Unfortunately, a new coach came in, and Howard didn’t fit his offense. It hurts to watch a guy who ran in a way that embodied the city to get shipped off for next to nothing. It’s more than reasonable to view the move as an insult.
Here’s the unfortunate truth: That’s about all Howard is worth.
Don’t like it? Here are the facts to prove it.
They rest in the last 11 Super Bowl champions. Let’s run it down by year.
2008 – Pittsburgh Steelers: Willie Parker took the bulk of Pittsburgh’s carries as an undrafted free agent with Mewelde Moore spelling Parker on a lot of third downs. Moore was a fourth-round pick.
2009 – New Orleans Saints: Mike Bell and Pierre Thomas were both UDFAs and combined for 319 rush attempts. Reggie Bush was a second-overall pick and rushed 70 times.
2010 – Green Bay Packers: Brandon Jackson carried the load during the regular season as a former second-round pick. However, he was supplanted in the playoffs by James Starks. The sixth-round pick accounted for all but 12 carries in the postseason for Green Bay
2011 – New York Giants: Brandon Jacobs and Ahmad Bradshaw functioned as a classic power and finesse running duo and were picked in the fourth and seventh round respectively.
2012 – Baltimore Ravens: Ray Rice. One of only two true lead backs on this list who functioned as the team’s bell cow for the entire season. He was the 55th overall pick in the 2008 draft.
2013 – Seattle Seahawks: Marshawn Lynch. The other true feature back you’ll see on this list. Lynch is one of three first round picks on this list.

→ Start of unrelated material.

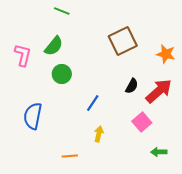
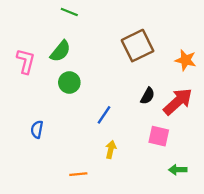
blue semicircle: (33, 116) -> (37, 129), size x0.6
pink square: (142, 122) -> (159, 136), turned -36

2014 – New England Patriots: This one is very interesting. Easily the biggest “run by committee” team in this list, the Patriots featured three runners who all had over 60 carries, but none of them eclipsed over 100 picks during the regular season. Shane Vereen was taken in the second round, Steven Ridley in the third round, and LeGarrette Blount was an undrafted free agent.
2015 – Denver Broncos: Ronnie Hillman and CJ Anderson carried Peyton Manning’s offense to a Super Bowl. Though Hillman was drafted in the third round, Anderson stole the show as a UDFA.
2016 – New England Patriots: Blount featured heavily again with this Patriots team, but James White did feature enough to earn a mention here. He was a fourth-round pick.
2017 – Philadelphia Eagles: Hey, it’s Blount again! He was assisted by Jay Ajayi (fifth-round pick) and Corey Clement (UDFA).
2018 –New England Patriots: Though White lined up as a running back a lot, the Patriots leaned on a rookie first-round pick Sony Michel to lead their rushing attack.
See a theme?
Super Bowl winning teams rarely feature high-round draft picks at running back. In fact, they hardly use feature backs at all. Out of the last 11 years, only three of the most recent Super Bowl champions used a “feature back.”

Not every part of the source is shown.